Con un linguaggio comprensibile al piccolo è consigliabile cercare di cogliere il momento opportuno per spiegargli che se si tocca il pisellino non deve turbarsi, in quanto è una fase naturale della sua crescita ed è comune a tutti i bambini. È anche importante fargli capire che la sessualità rientra nella sfera dell’intimità e quindi non si dovrebbe “esibire”, pur non essendoci nulla di male nel viverla: a quest’età, infatti, è opportuno che il bambino inizi ad elaborare il senso del pudore.
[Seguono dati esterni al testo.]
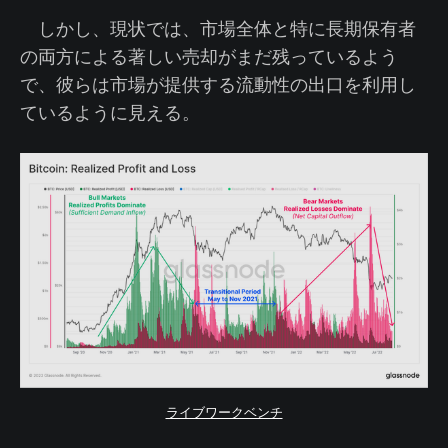
しかし、現状では、市場全体と特に長期保有者
の両方による著しい売却がまだ残っているよう
で、彼らは市場が提供する流動性の出口を利用し
ているように見える。
ライブワークベンチ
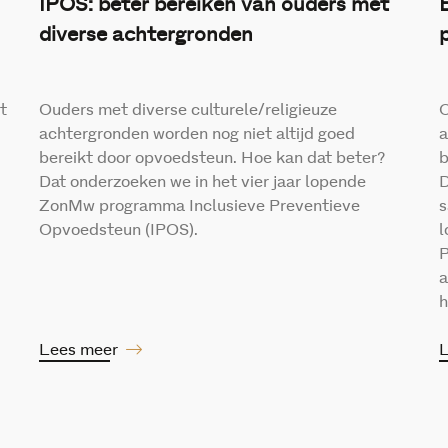
IPOS: beter bereiken van ouders met
diverse achtergronden
t
Ouders met diverse culturele/religieuze
O
achtergronden worden nog niet altijd goed
a
bereikt door opvoedsteun. Hoe kan dat beter?
b
Dat onderzoeken we in het vier jaar lopende
D
ZonMw programma Inclusieve Preventieve
s
Opvoedsteun (IPOS).
l
P
a
h
Lees meer
L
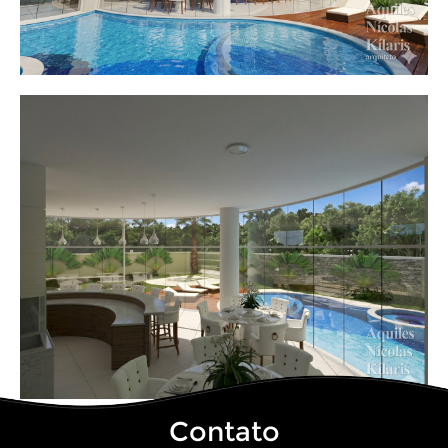
Contato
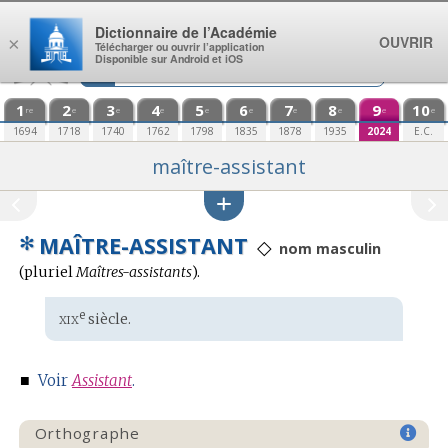
Aller au contenu
Dictionnaire de l’Académie
OUVRIR
×
Télécharger ou ouvrir l’application
Disponible sur Android et iOS
1
2
3
4
5
6
7
8
9
10
re
e
e
e
e
e
e
e
e
e
1694
1718
1740
1762
1798
1835
1878
1935
2024
E.C.
maître-assistant
✻
MAÎTRE-ASSISTANT
◇
nom masculin
(
pluriel
Maîtres-assistants
).
xix
e
Étymologie
siècle.
:
■
Voir
Assistant
.
Orthographe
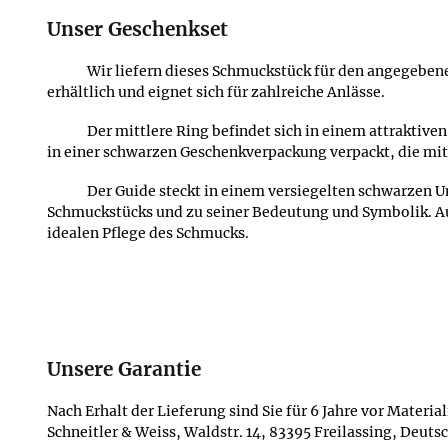
Unser Geschenkset
Wir liefern dieses Schmuckstück für den angegebene
erhältlich und eignet sich für zahlreiche Anlässe.
Der mittlere Ring befindet sich in einem attrakti
in einer schwarzen Geschenkverpackung verpackt, die mit
Der Guide steckt in einem versiegelten schwarzen 
Schmuckstücks und zu seiner Bedeutung und Symbolik. A
idealen Pflege des Schmucks.
Unsere Garantie
Nach Erhalt der Lieferung sind Sie für 6 Jahre vor Materi
Schneitler & Weiss, Waldstr. 14, 83395 Freilassing, Deu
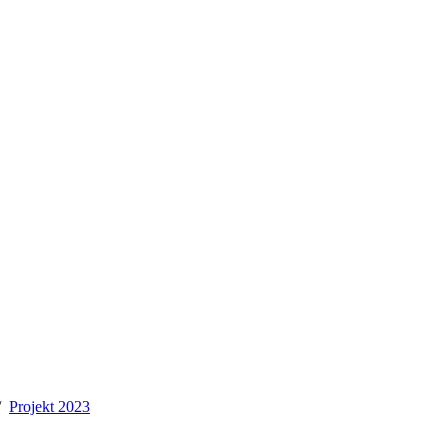
Projekt 2023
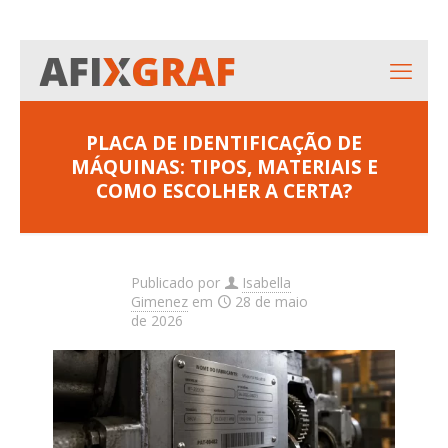
PLACA DE IDENTIFICAÇÃO DE
MÁQUINAS: TIPOS, MATERIAIS E
COMO ESCOLHER A CERTA?
Publicado por
Isabella
Gimenez
em
28 de maio
de 2026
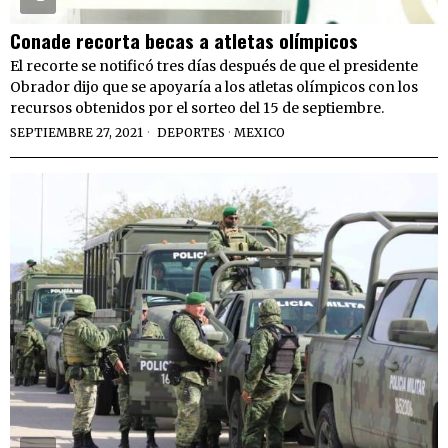
Conade recorta becas a atletas olímpicos
El recorte se notificó tres días después de que el presidente
Obrador dijo que se apoyaría a los atletas olímpicos con los
recursos obtenidos por el sorteo del 15 de septiembre.
SEPTIEMBRE 27, 2021
DEPORTES
·
MEXICO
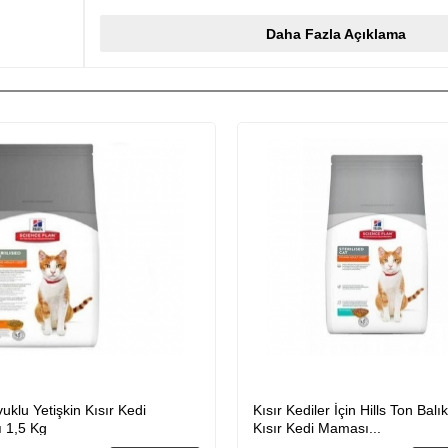
hareketlerini kısıtlar. Daha fazla dinlenme ve uyuma eğilimi göste
yaşam, onlarda istenmeyen kilo artışına neden olur. Bu dönemi k
Daha Fazla Açıklama
kedilerin daha sonra kilolarını verdirmek hayli güç olur ve zaman al
kedileriniz için özel olarak geliştirilmiş olan Hills Sterilised Tavuk
Yetişkin Kedi Maması 1.5 kg kedi maması bu dönemde sizin en 
olacaktır. Bu mamanın özelliği kedinizi beslerken , hem alacağı ka
düşürmesi hem de sağlığını korumaya yardımcı olmasıdır.
Hills Sterilised Tavuklu Kısırlaştırılmış Yetişkin Kedi Maması
Bu özel mama , uzman veteriner hekimlerin uzun klinik çalışmala
geliştirilmiştir. Yağ miktarı azaltılmış olan HillsSterilised Tavuklu 
Kedi Maması 1.5 kg , kedinizin harcayamayacağı kalorileri almas
Karnitin maddesi , vücut metabolizmasını hızlandırna ve birim sü
yakılmasını sağlayan bir aminoasittir. Bu özel mamayaL-Karnitin t
kedinizin enerji harcama seviyesi arttırılmıştır.Mama , üriner si
amacıyla , gerekli minerallerden yanazenginleştirilmiş olup , ked
PH seviyesinde tutmaya yöneliktir. L- Lizin ise kolajen dokuyu d
aminoasit çeşitidir.Kedinizdeki hareketsizlik onda istenmeyen k
nedenolabilir. İşte L-Lizin katkılı Hills Sterilised Tavuklu Kısırlaştı
KediMaması 1.5kg , kedinizin kas dokusunu korumakta son dere
*********************************************************************
KARGO
diler İçin Hills Ton Balıklı Kuru
Lavital Sterilised Somonlu Kısı
*********************************************************************
edi Maması...
Maması 12 Kg
15:00?den önce verilen siparişleriniz ürün detayında belirtildiği 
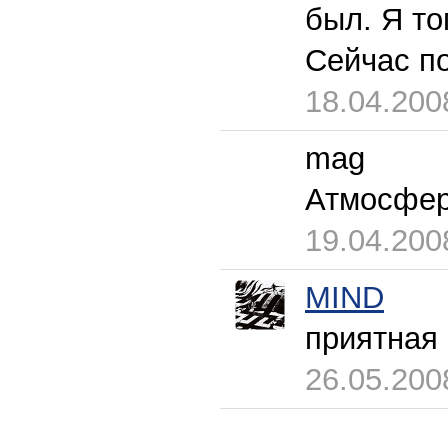
был. Я то
Сейчас по
18.04.200
mag
Атмосфер
19.04.200
MIND
приятная 
26.05.200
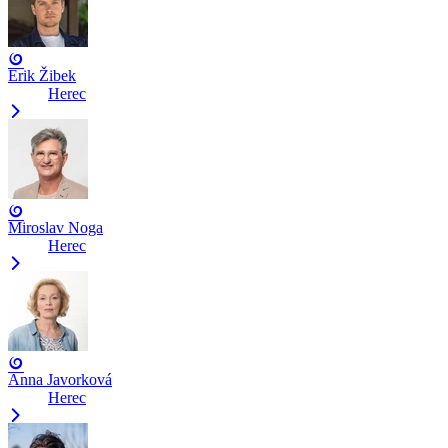
Erik Žibek
Herec
Miroslav Noga
Herec
Anna Javorková
Herec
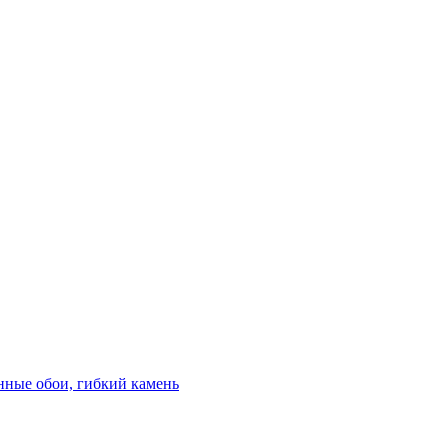
нные обои, гибкий камень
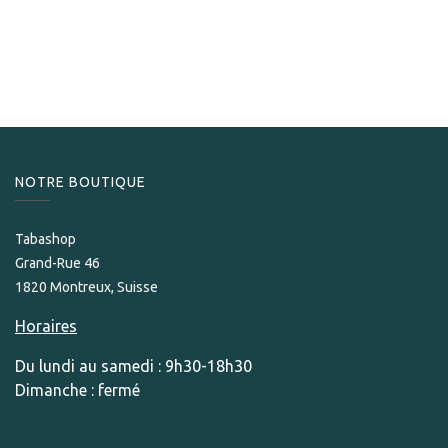
Flor de Selva
Flor de Selva Ano del Tigre 2022
189,00
CHF
NOTRE BOUTIQUE
Tabashop
Grand-Rue 46
1820 Montreux, Suisse
Horaires
Du lundi au samedi : 9h30-18h30
Dimanche : fermé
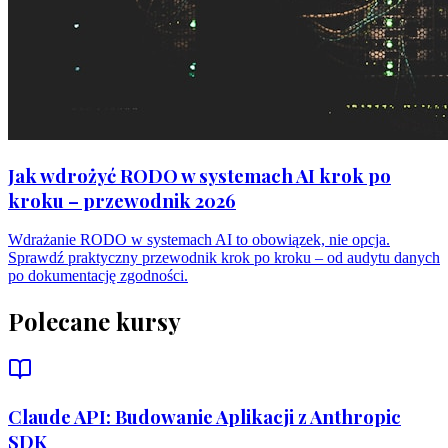
Jak wdrożyć RODO w systemach AI krok po
kroku – przewodnik 2026
Wdrażanie RODO w systemach AI to obowiązek, nie opcja.
Sprawdź praktyczny przewodnik krok po kroku – od audytu danych
po dokumentację zgodności.
Polecane kursy
Claude API: Budowanie Aplikacji z Anthropic
SDK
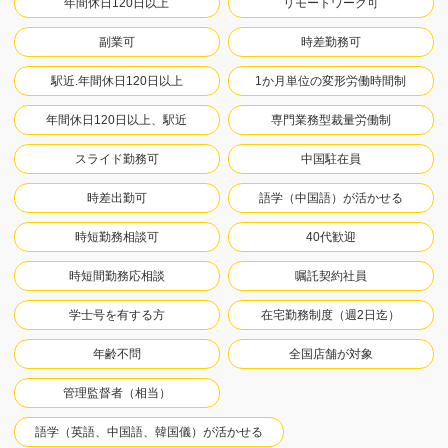
年間休日120日以上
リモートワーク可
副業可
時差勤務可
駅近.年間休日120日以上
1か月単位の変形労働時間制
年間休日120日以上、駅近
専門業務型裁量労働制
スライド勤務可
中国駐在員
時差出勤可
語学（中国語）が活かせる
時短勤務相談可
40代歓迎
時短間勤務応相談
嘱託契約社員
学士号を有する方
在宅勤務制度（週2日迄）
年齢不問
全国店舗が対象
管理監督者（相当）
語学（英語、中国語、韓国儀）が活かせる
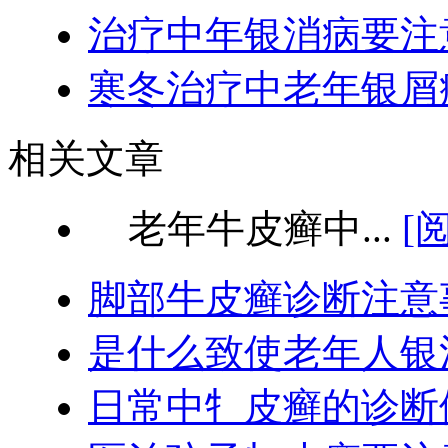
治疗中年银消病要注
寒冬治疗中老年银屑
相关文章
老年牛皮癣中...
[
脚部牛皮癣诊断注意
是什么致使老年人银
日常中牜皮癣的诊断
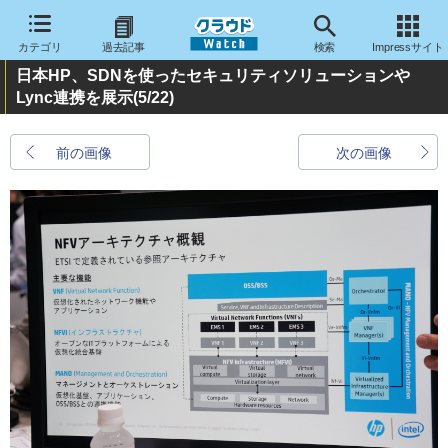
カテゴリ
過去記事
検索
Impressサイト
日本HP、SDNを使ったセキュリティソリューションや
Lync連携を展示
(5/22)
前の画像
次の画像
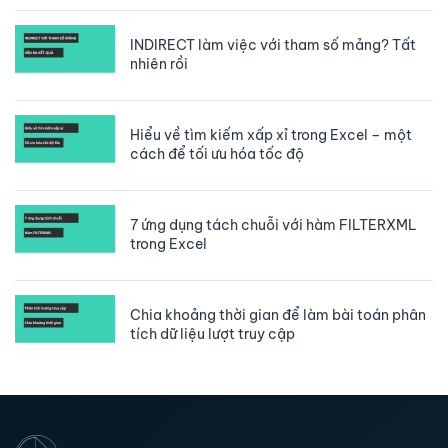
INDIRECT làm việc với tham số mảng? Tất
nhiên rồi
Hiểu về tìm kiếm xấp xỉ trong Excel – một
cách để tối ưu hóa tốc độ
7 ứng dụng tách chuỗi với hàm FILTERXML
trong Excel
Chia khoảng thời gian để làm bài toán phân
tích dữ liệu lượt truy cập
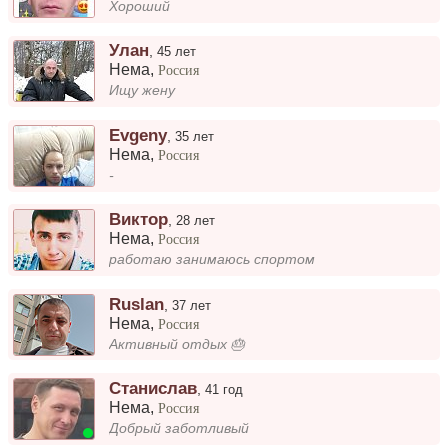
Хороший
Улан
,
45 лет
Нема
,
Россия
Ищу жену
Evgeny
,
35 лет
Нема
,
Россия
-
Виктор
,
28 лет
Нема
,
Россия
работаю занимаюсь спортом
Ruslan
,
37 лет
Нема
,
Россия
Активный отдых 🎂
Станислав
,
41 год
Нема
,
Россия
Добрый заботливый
Soltanto se il piccolo ricorre all’autoerotismo troppo di frequente e questa pratica si associa a sentimenti di tristezza, depressione o alla tendenza a isolarsi, è consigliabile rivolgersi a uno psicologo dell’età evolutiva.

 

In breve

LE TRE TAPPE DI FREUD

Come elaborato da Freud, la prima tappa corrisponde alla cosiddetta “fase orale” e interessa la fascia d’età che va dalla nascita a 1 anno: durante questo intervallo di tempo il bimbo ricava piacere fisico dal contatto della bocca con il seno della mamma. Da 1 ai 3 anni di età è invece il momento della “fase anale” nel corso della quale (per lo più dopo i 18 mesi) il bambino acquisisce il controllo degli sfinteri, cioè la capacità di trattenere feci e urina. A procurargli un’intensa sensazione di piacere, in questo caso, sono proprio l’espulsione e la ritenzione dei prodotti del corpo. L’ultima tappa dello sviluppo sessuale infantile è rappresentata dalla “fase fallica”, compresa tra i 3 e i 6 anni di età, in cui il bambino scopre la differenza tra maschi e femmine e avvia la progressiva strutturazione della sua identità sessuale che andrà definendosi nel corso della pubertà.